The complex was also the site for several gaming ads, including in 2013 when Jackpotjoy filmed marketing material for its prospective audience. Teddington Studios is now no more after its lease expired in 2014 and the studios were demolished in 2016. It’s now been replaced by houses and apartments.
It was a sad day for the town, as the iconic programmes had to move elsewhere. There are some plaques commemorating some of the biggest shows. However, several of them were stolen during development. They were subsequently recovered and are now found along a river walkway, celebrating Benny Hill, Tommy Cooper, Morecambe and Wise.
Where Online Gaming Fits In
There is something fitting about the fact that a town so steeped in television history, a place where the mechanics of entertainment were literally manufactured for decades, should find itself at ease with the digital leisure revolution that has transformed how Britain spends its evenings.
Online casino gaming has grown enormously over the past decade, and the demographic that has driven much of that growth looks remarkably like Teddington itself: professional, time-pressed, accustomed to quality, and perfectly happy to find their entertainment on a screen rather than commuting across London to find it.
The same broadband connections that stream films into Teddington’s Victorian terraces and send work emails to Waterloo now deliver roulette tables, blackjack rooms and slot games to living rooms that, a generation ago, would have required a trip to central London to access that kind of night.
The appeal is straightforward. Modern online casino platforms offer the full breadth of what a physical casino provides, live dealer games with real croupiers streamed in real time, the full range of table games, hundreds of slot variations, without the dress code, the travel, or the minimum spend at the bar.

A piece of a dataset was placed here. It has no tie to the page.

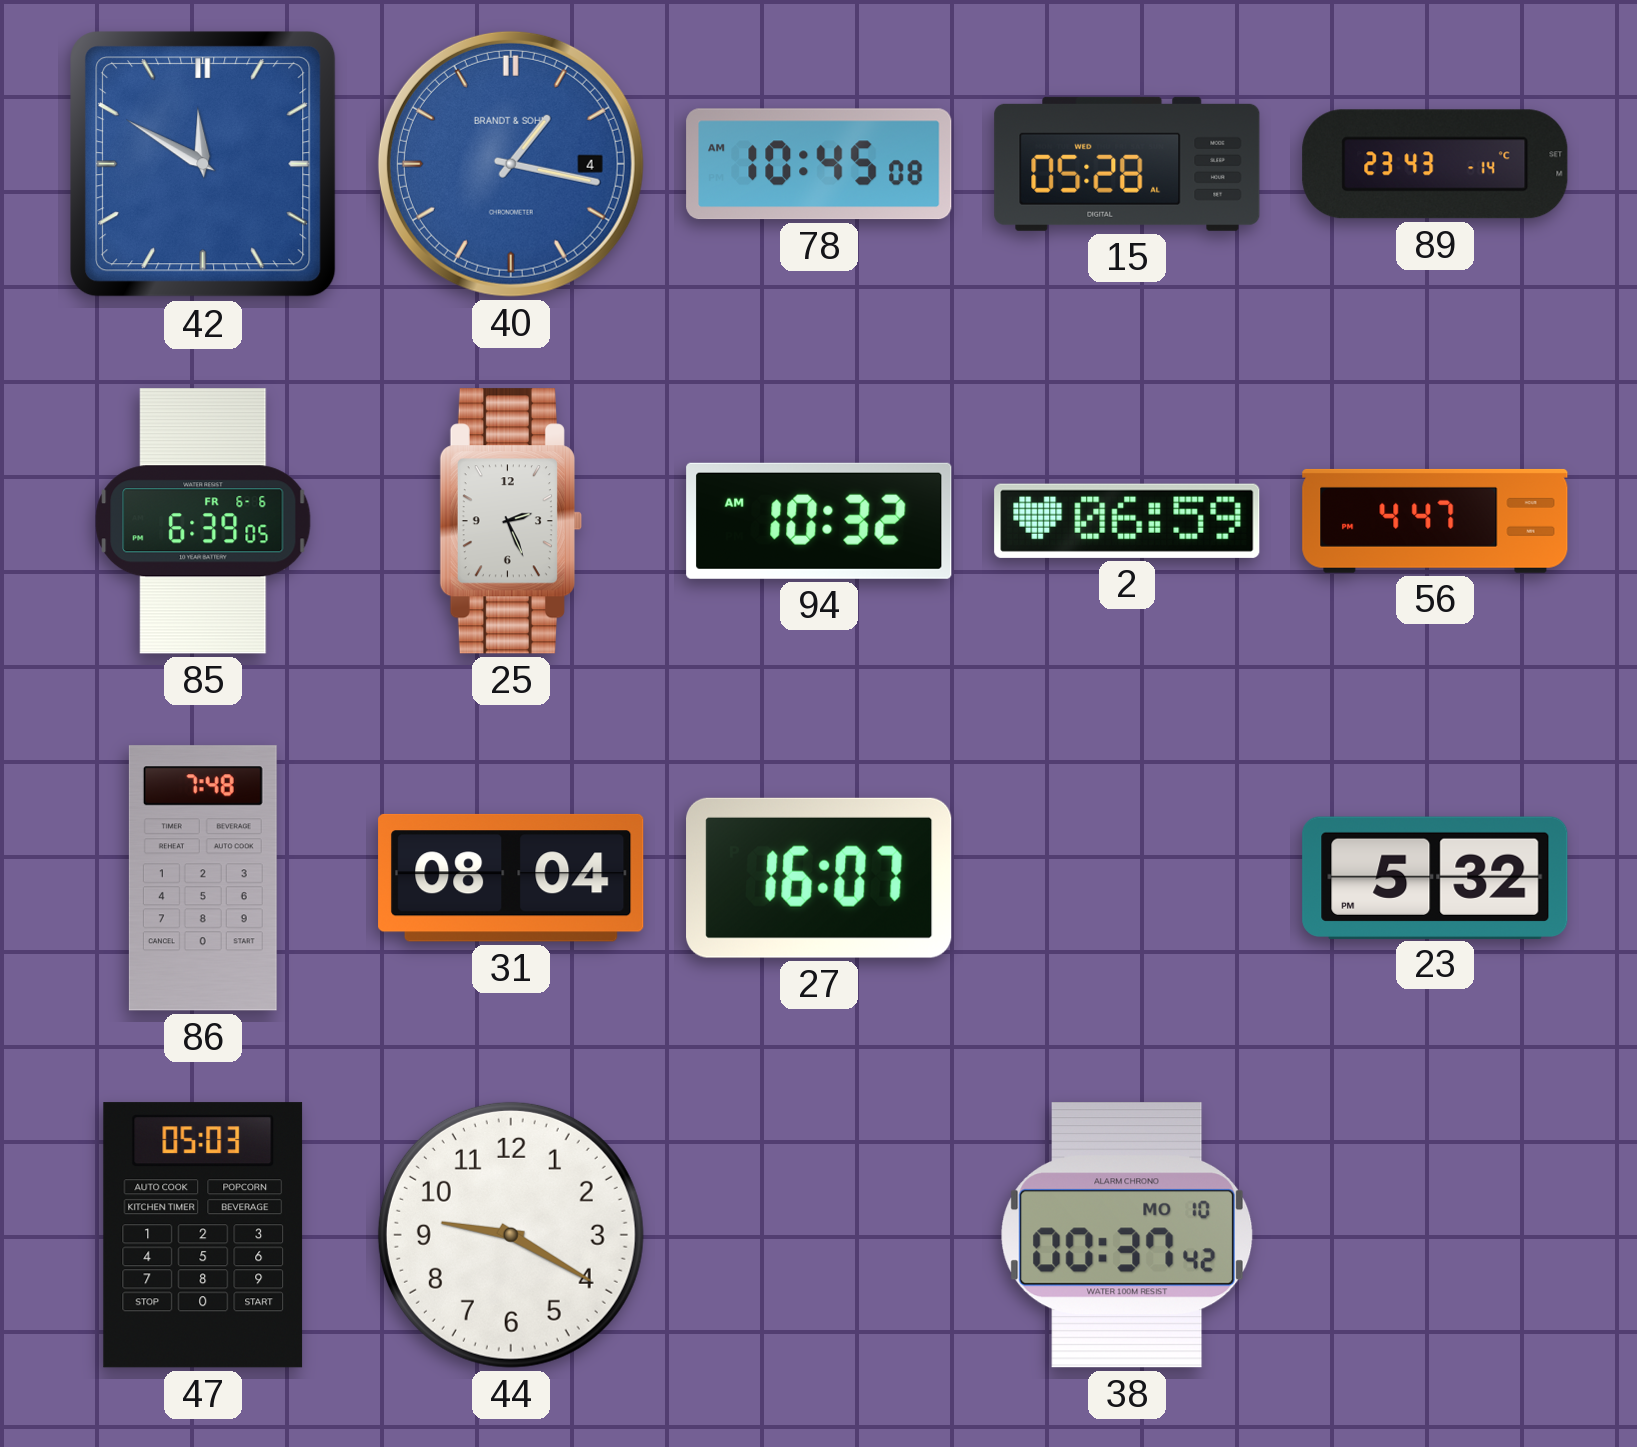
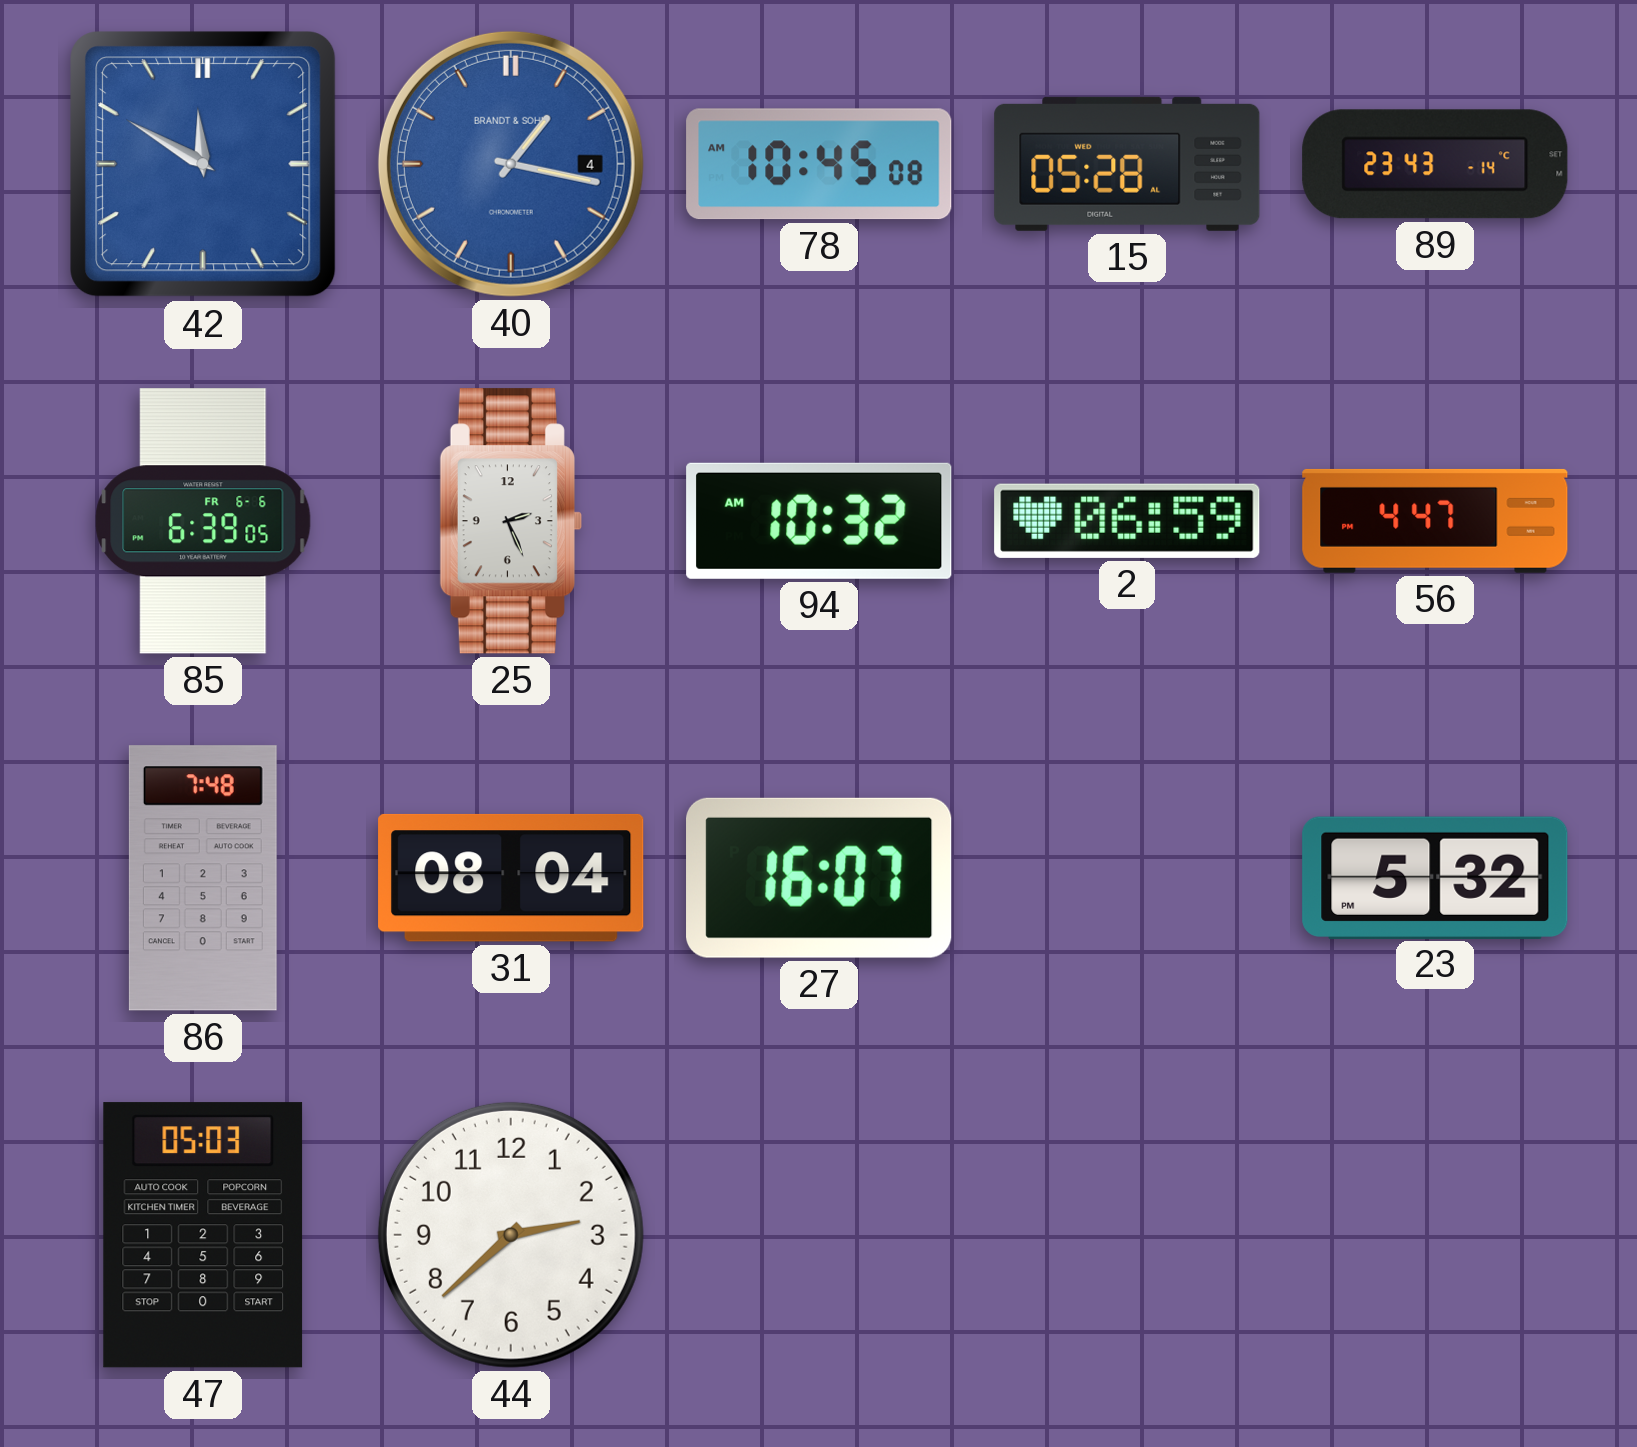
44: 9:20 -> 2:38
38: 00:37 -> none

For a town that has always understood that the best evening is one spent exactly where you want to be, with exactly the kind of entertainment you actually want, that proposition is a natural fit.
A Leisurely Town
Teddington has always been a town that enjoys and understands leisure. It knows the value of enjoying yourself, whether it’s a long walk in Bushy Park or a race day in Kempton with a small bet between races.
Teddington is a popular destination these days, with The Sunday Times naming it as the best place to live in London in 2021. The Happy at Home Index also ranked it as the happiest place to live in Great Britain in 2013, which was the first time a London borough earned that distinction.
The level of happiness seen around the area isn’t accidental. It’s the outcome of a community that has always known how to enjoy the pleasures of life.